Stellar-gas kinematic misalignments are a transient phenomenon observed in $\sim11\%$ of the local galaxy population. According to current models, misaligned gas is expected to lose angular momentum and relax into the galactic plane on timescales of $\sim0.1$ Gyr, driving gas toward the central regions of the galaxy. Recent observational studies have found a higher incidence of active galactic nuclei in misaligned galaxies. We use the EAGLE simulation to explore the connection between stellar-gas misalignments and enhanced central black hole (BH) activity between $0<z<1$. We use a sample of $\sim5600$ galaxies with a stellar mass of $M_{*}\geqslant \mathrm{10^{9.5}}$ M$_\odot$ that feature long-lived stellar-gas alignment, counter-rotation, and unstable misalignments (non-coplanarity).

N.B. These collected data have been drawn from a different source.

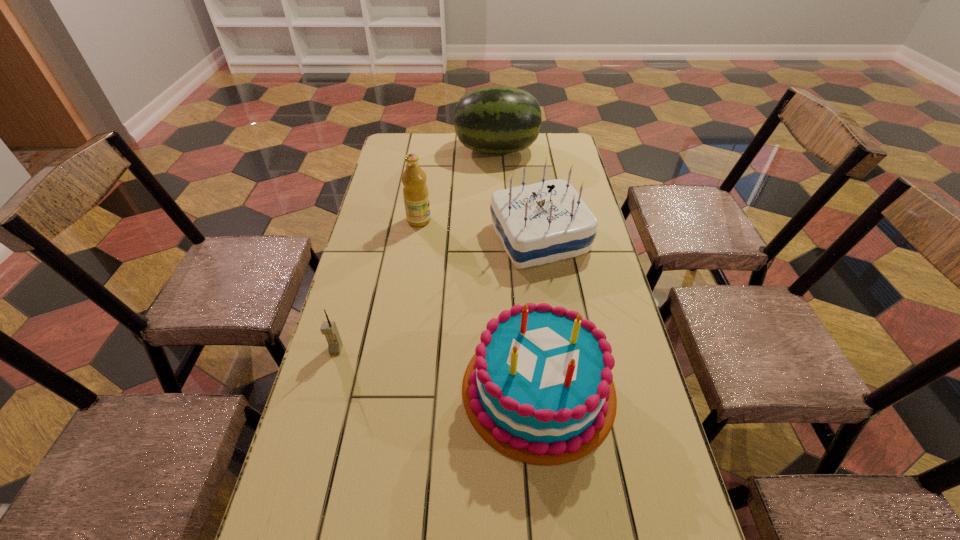 Where is `object identified as the third closest to the farther birthday cake`? This screenshot has height=540, width=960. object identified as the third closest to the farther birthday cake is located at coordinates point(498,119).

Identify the location of vacant space that satisfies the following two spatial constraints: 1. on the label of the fourth object from right to left; 2. on the front of the leftmost object, where the keypad is located. This screenshot has width=960, height=540. (398, 349).

Where is `free space that satisfies the following two spatial constraints: 1. on the front side of the watermelon; 2. on the left side of the farther birthday cake`? free space that satisfies the following two spatial constraints: 1. on the front side of the watermelon; 2. on the left side of the farther birthday cake is located at coordinates (501, 238).

Image resolution: width=960 pixels, height=540 pixels. Identify the location of vacant space that satisfies the following two spatial constraints: 1. on the front of the nearer birthday cake, where the keypad is located; 2. on the right side of the shortest object. (325, 389).

Locate an element on the screen. free space that satisfies the following two spatial constraints: 1. on the label of the olive oil; 2. on the left side of the farther birthday cake is located at coordinates (417, 238).

Identify the location of vacant region that satisfies the following two spatial constraints: 1. on the label of the second object from left to right; 2. on the right side of the nearer birthday cake. This screenshot has height=540, width=960. (393, 389).

Where is `vacant area in the image that satisfies the following two spatial constraints: 1. on the front of the leftmost object, where the keypad is located; 2. on the left side of the nearer birthday cake`? vacant area in the image that satisfies the following two spatial constraints: 1. on the front of the leftmost object, where the keypad is located; 2. on the left side of the nearer birthday cake is located at coordinates (325, 389).

The image size is (960, 540). I want to click on vacant area that satisfies the following two spatial constraints: 1. on the front of the nearer birthday cake, where the keypad is located; 2. on the right side of the cellular telephone, so click(325, 389). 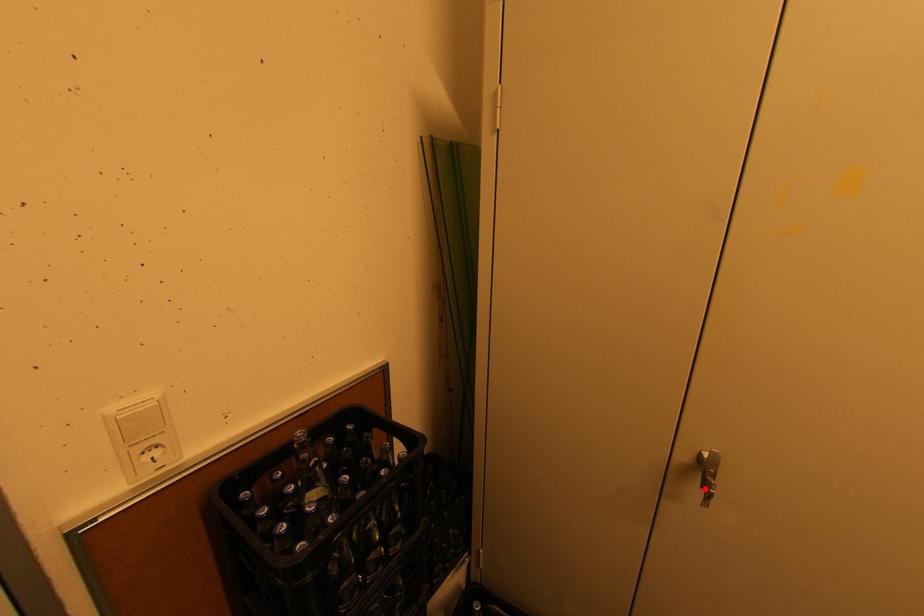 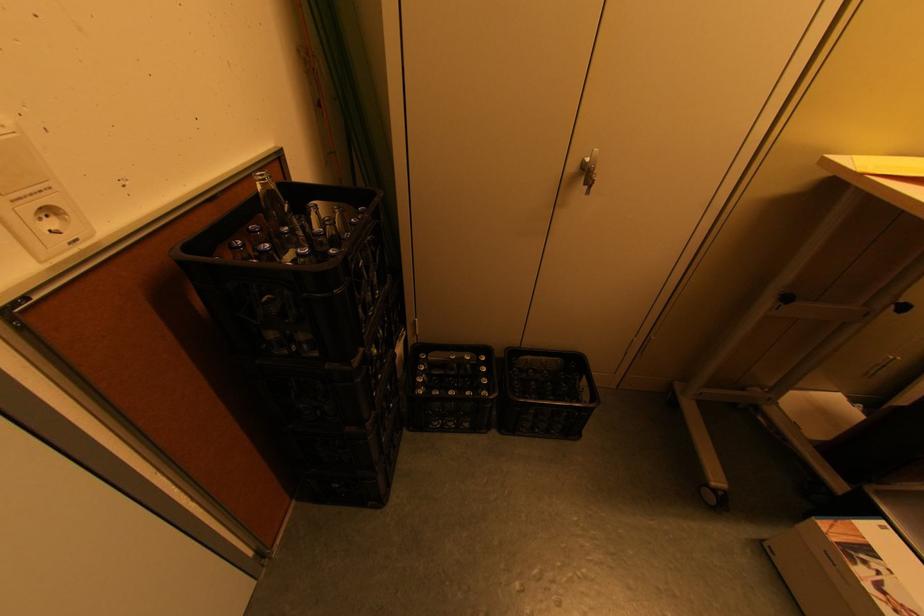 Question: I am providing you with two images of the same scene from different viewpoints. A red point is marked on the first image. Can you still see the location of the red point in image 2?

Choices:
 (A) Yes
 (B) No

Answer: (A) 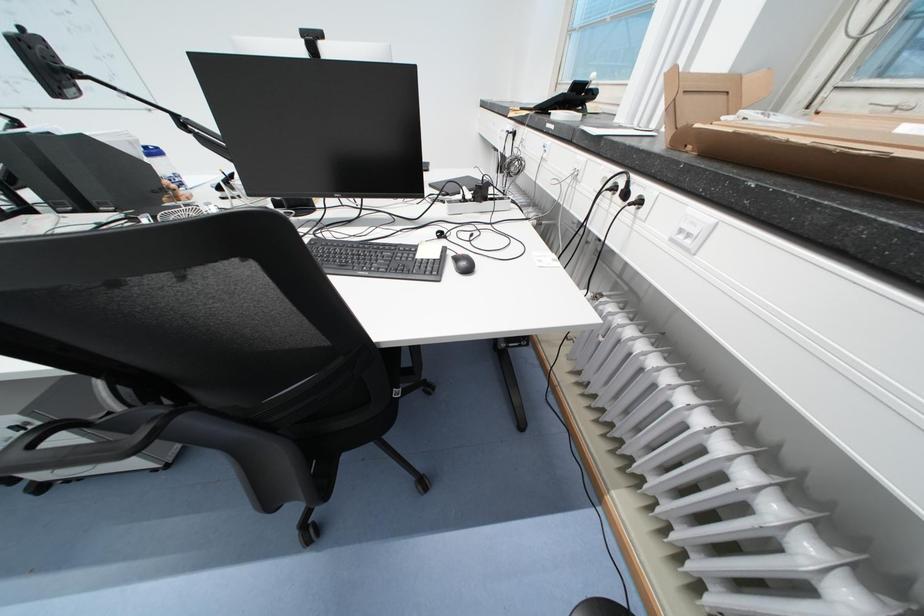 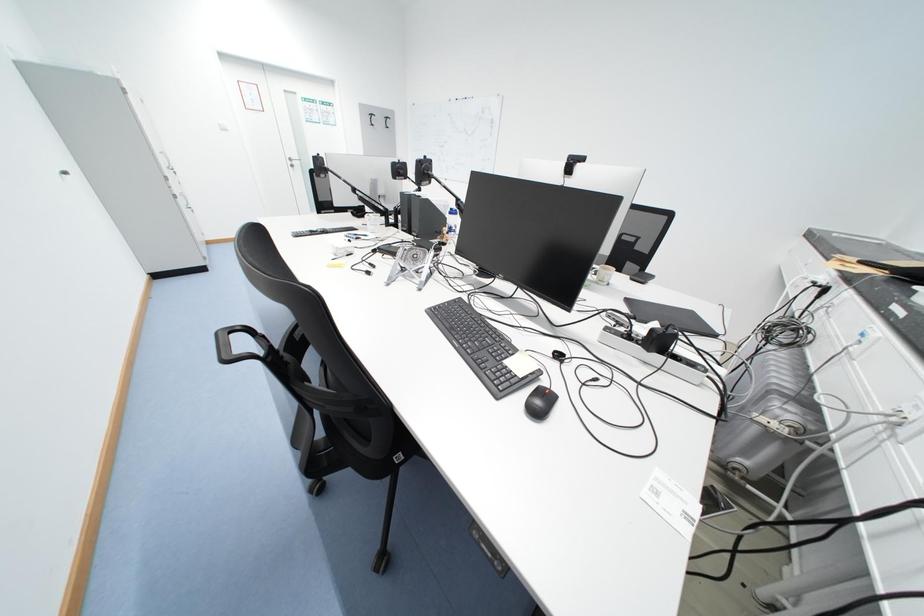 Question: The camera is either moving clockwise (left) or counter-clockwise (right) around the object. The first image is from the beginning of the video and the second image is from the end. Is the camera moving left or right when shooting the video?

Choices:
 (A) Left
 (B) Right

Answer: (B) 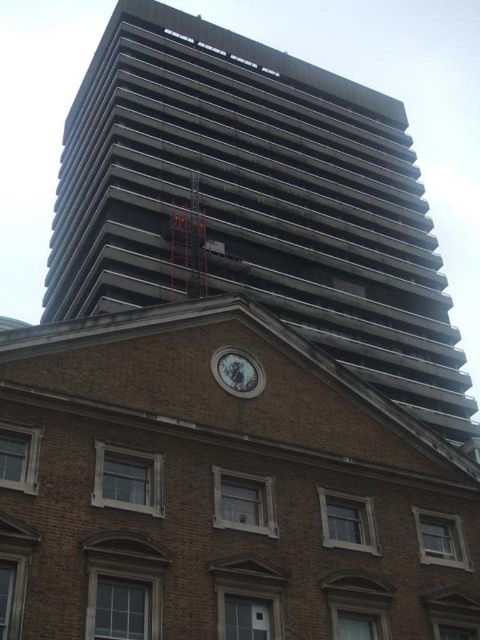 You are standing at the base of the dark gray concrete building at upper center and want to place a 100 foot tall statue between it and the white glossy clock at center. Will the statue fit without overlapping either structure?

The distance between the dark gray concrete building at upper center and the white glossy clock at center is 162.37 feet. Since the statue is 100 feet tall, it can be placed between them as the space is sufficient to accommodate its height without overlapping either structure.

You are an architect designing a new building that needs to fit between the dark gray concrete building at upper center and the white glossy clock at center. The new building must be narrower than both. Can you confirm if this is possible based on their widths?

The dark gray concrete building at upper center is wider than the white glossy clock at center. Since the new building must be narrower than both, it needs to be narrower than the narrower of the two. Therefore, the new building can be designed to fit between them as long as it is narrower than the white glossy clock at center.

You are standing in front of the traditional brick building and want to take a photo of the white glossy clock at center and the dark gray concrete building at upper center. Which object should you pan your camera to the left to include in the photo first?

You should pan your camera to the left first to include the dark gray concrete building at upper center because it is located to the left of the white glossy clock at center. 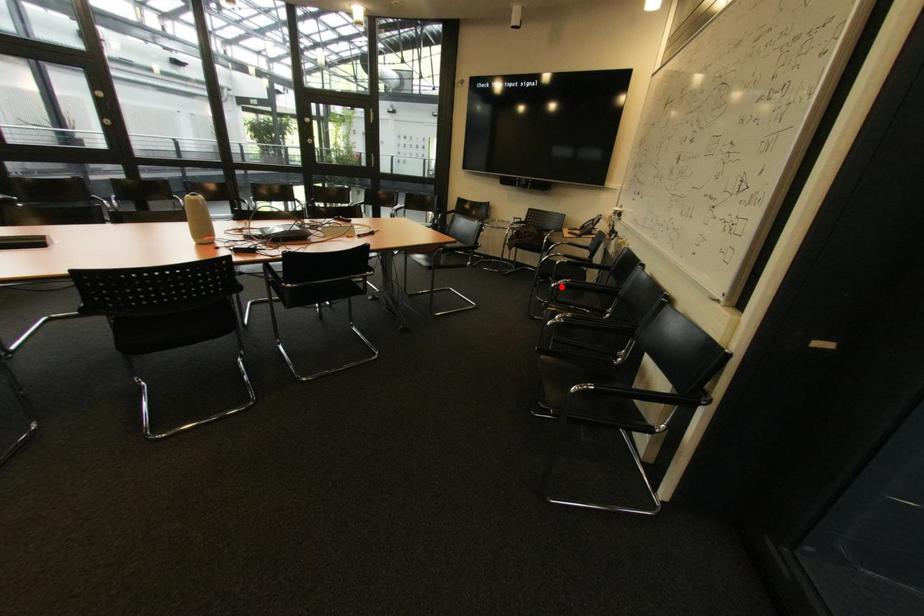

Over time windows of $0.5$ Gyr, we find that galaxies experiencing an unstable misalignment have systematically enhanced BH growth during relaxation. Galaxies with long-term counter-rotation show little difference in BH growth compared to aligned galaxies. We suggest that this enhanced BH growth is driven by loss of angular momentum in unstable misaligned gas discs which is able to drive gas inward toward the vicinity of the BH. At $z\approx0.1$, we find a greater incidence of overmassive BHs in galaxies that have spent a greater fraction of time with unstable stellar-gas kinematic misalignments over the preceding $\approx2$ Gyr compared to control samples of aligned galaxies. In agreement with observations, we conclude that BH activity is enhanced in misaligned systems in EAGLE and suggest that the presence of overmassive BHs may be indicative of a past stellar-gas kinematic misalignment.